> About this exercise:
Wherever a line holds the word "atención", copy that line from the data.

[Page images and extracted text]
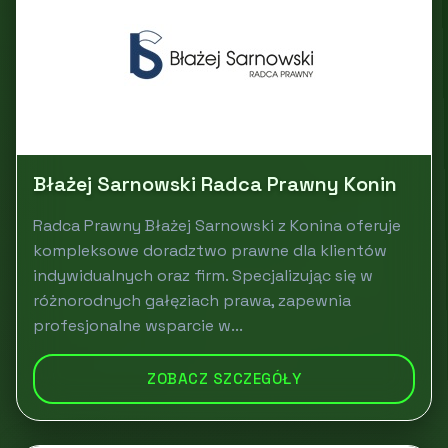
Błażej Sarnowski Radca Prawny Konin
Radca Prawny Błażej Sarnowski z Konina oferuje
kompleksowe doradztwo prawne dla klientów
indywidualnych oraz firm. Specjalizując się w
różnorodnych gałęziach prawa, zapewnia
profesjonalne wsparcie w...
ZOBACZ SZCZEGÓŁY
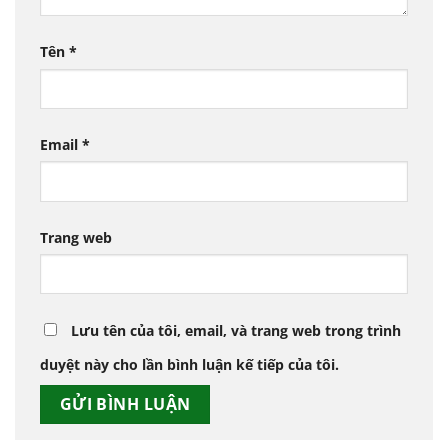
Tên
*
Email
*
Trang web
Lưu tên của tôi, email, và trang web trong trình
duyệt này cho lần bình luận kế tiếp của tôi.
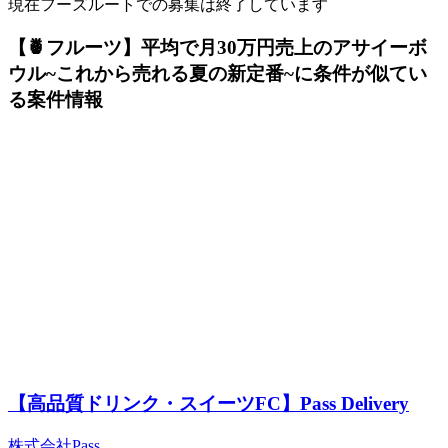
現在フーズルートでの募集は終了しています
【🍍フルーツ】平均で月30万円売上のアサイーボ
ウル~これから売れる夏の新定番~に条件が似てい
る案件情報
【高品質ドリンク・スイーツFC】Pass Delivery
株式会社Pass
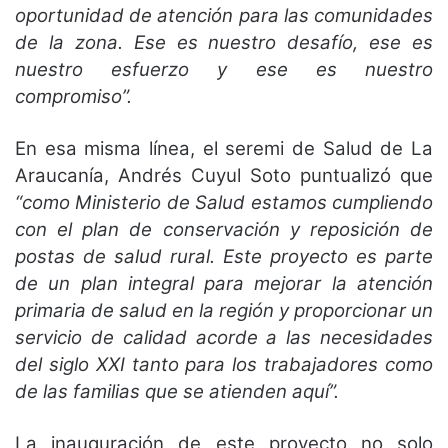
oportunidad de atención para las comunidades
de la zona. Ese es nuestro desafío, ese es
nuestro esfuerzo y ese es nuestro
compromiso”.
En esa misma línea, el seremi de Salud de La
Araucanía, Andrés Cuyul Soto puntualizó que
“como Ministerio de Salud estamos cumpliendo
con el plan de conservación y reposición de
postas de salud rural. Este proyecto es parte
de un plan integral para mejorar la atención
primaria de salud en la región y proporcionar un
servicio de calidad acorde a las necesidades
del siglo XXI tanto para los trabajadores como
de las familias que se atienden aquí”.
La inauguración de este proyecto no solo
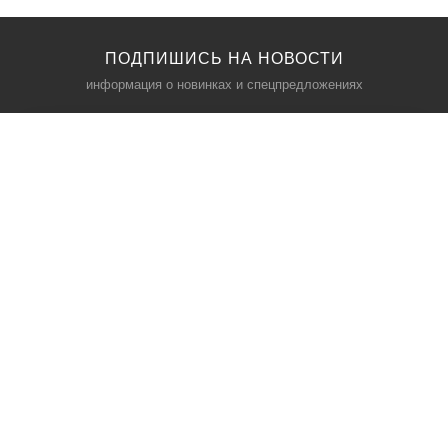
ПОДПИШИСЬ НА НОВОСТИ
информация о новинках и спецпредложениях
КАТАЛОГ
⠀
Кресла компьютерные
Пылесосы
Кронштейны для монитора
Чемоданы
Кронштейны для телевизора
Мультиварки
Кронштейн для микрофонов
Аквариумы
Кулеры для телефонов
Телескопы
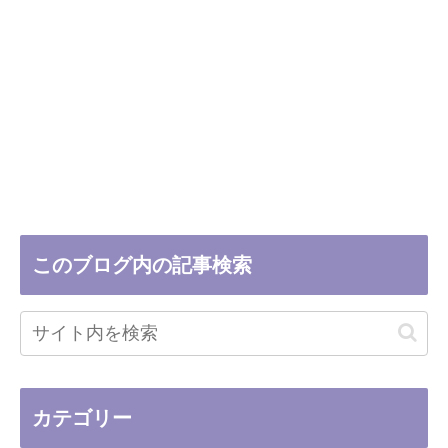
このブログ内の記事検索
カテゴリー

> Exercise result:
oportunidad de atención para las comunidades
de un plan integral para mejorar la atención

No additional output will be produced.